Given entries>

══════════

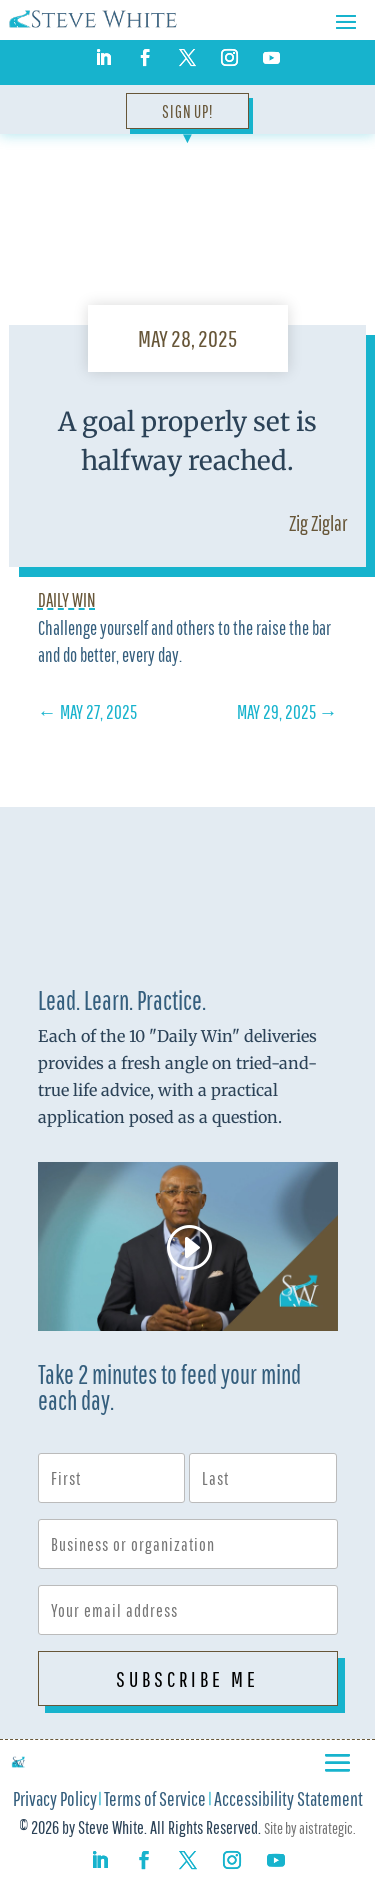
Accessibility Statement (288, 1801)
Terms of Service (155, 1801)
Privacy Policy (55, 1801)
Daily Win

══════════

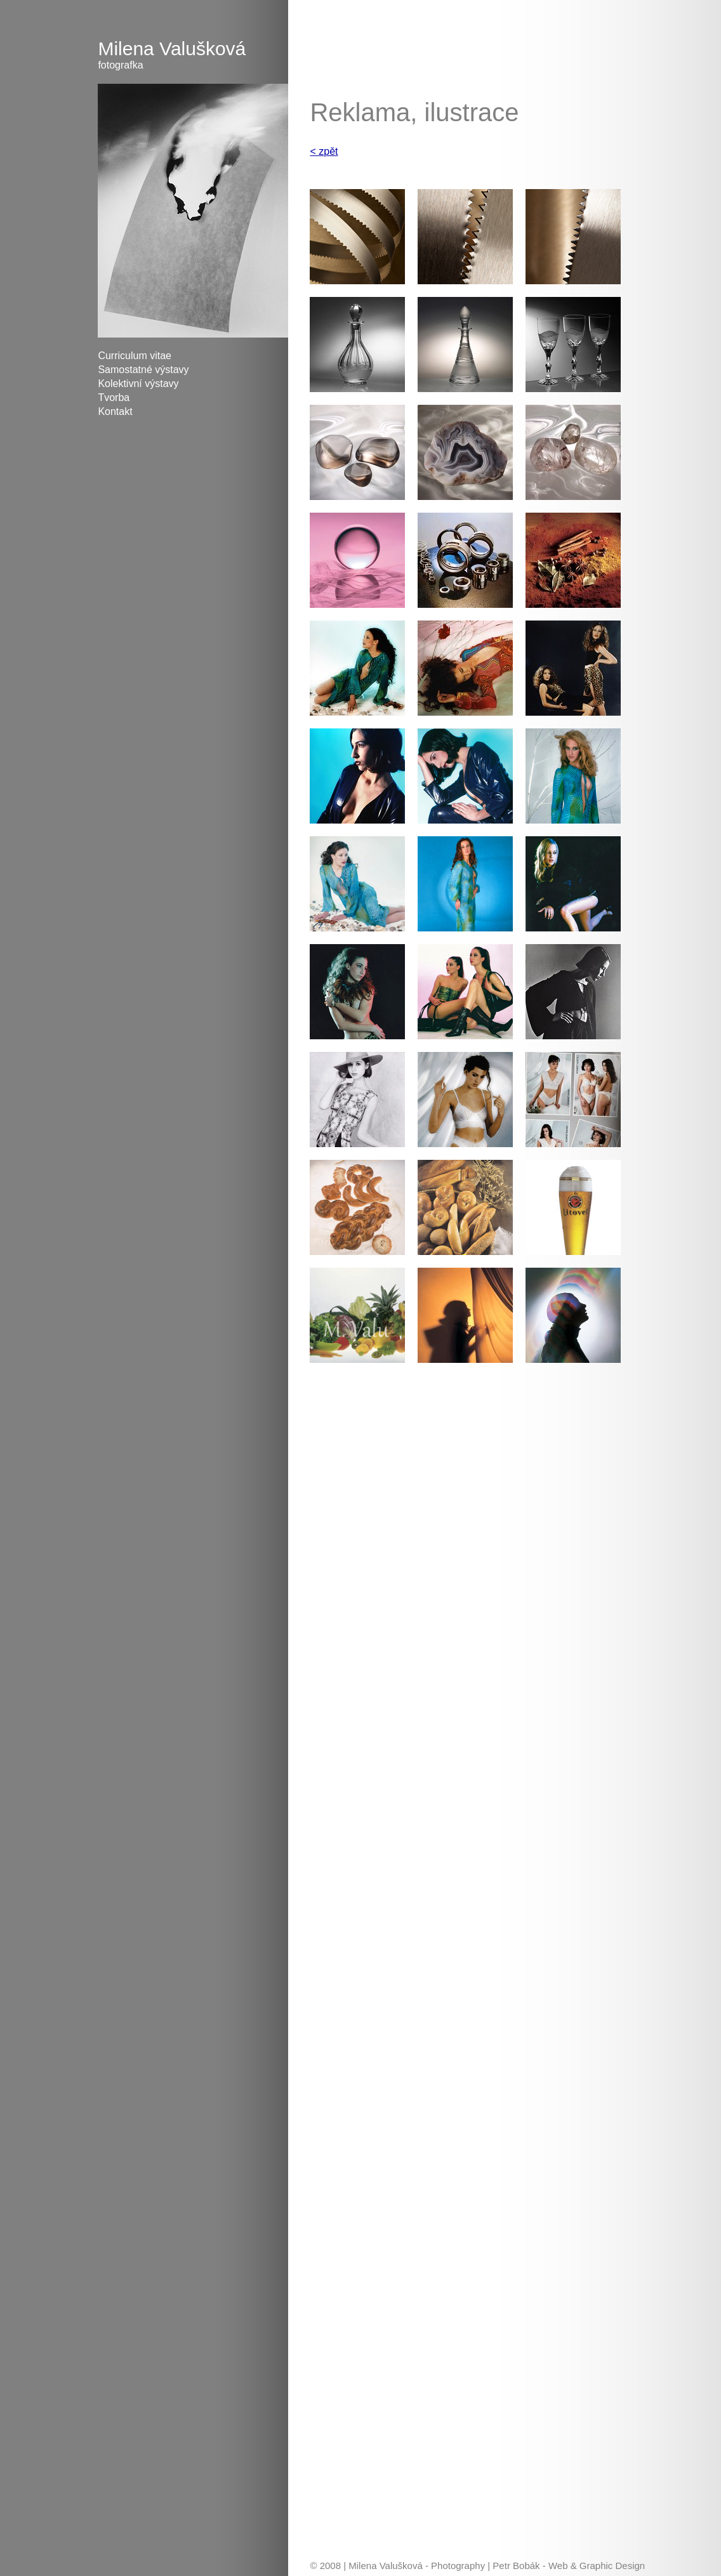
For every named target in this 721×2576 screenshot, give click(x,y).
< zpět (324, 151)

══════════

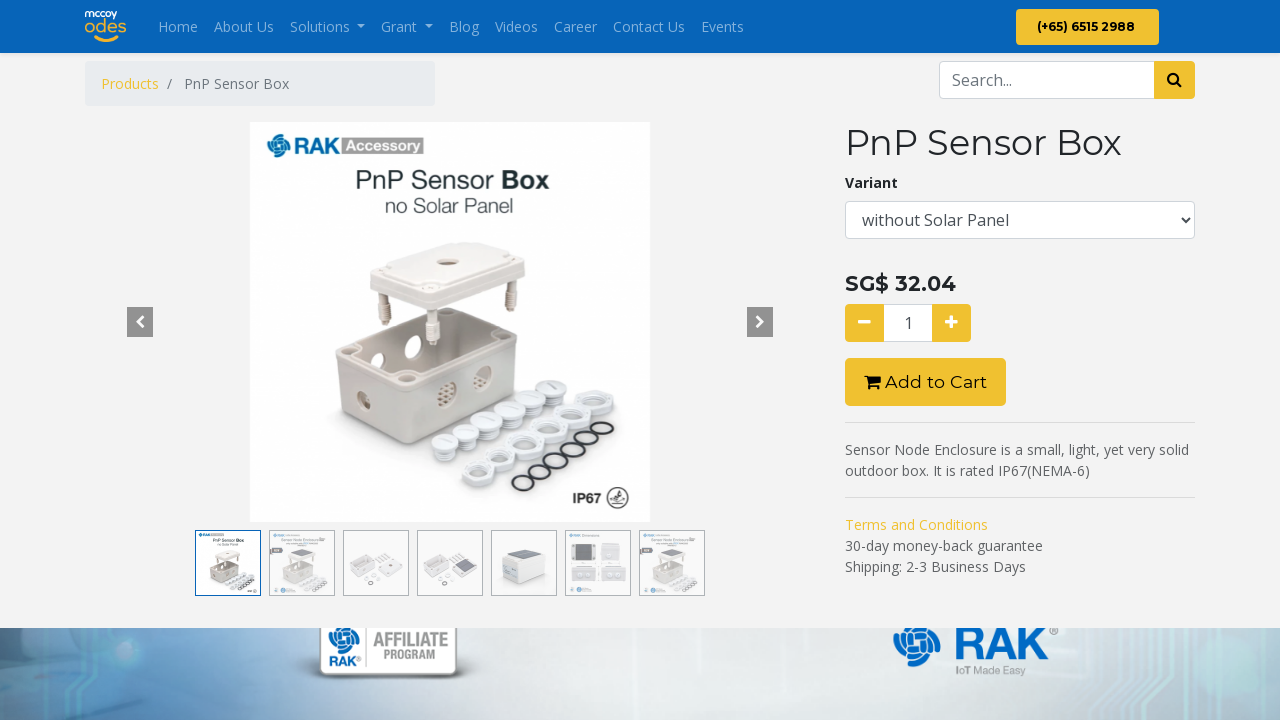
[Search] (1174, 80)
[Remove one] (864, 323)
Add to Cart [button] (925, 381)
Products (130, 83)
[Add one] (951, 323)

══════════

Task requirements> From the listing above, repeat exactly the lines starting at the line that includes "For every named" and ending at the line that includes "< zpět (324, 151)", with nothing outside that span.

Task result>
For every named target in this 721×2576 screenshot, give click(x,y).
< zpět (324, 151)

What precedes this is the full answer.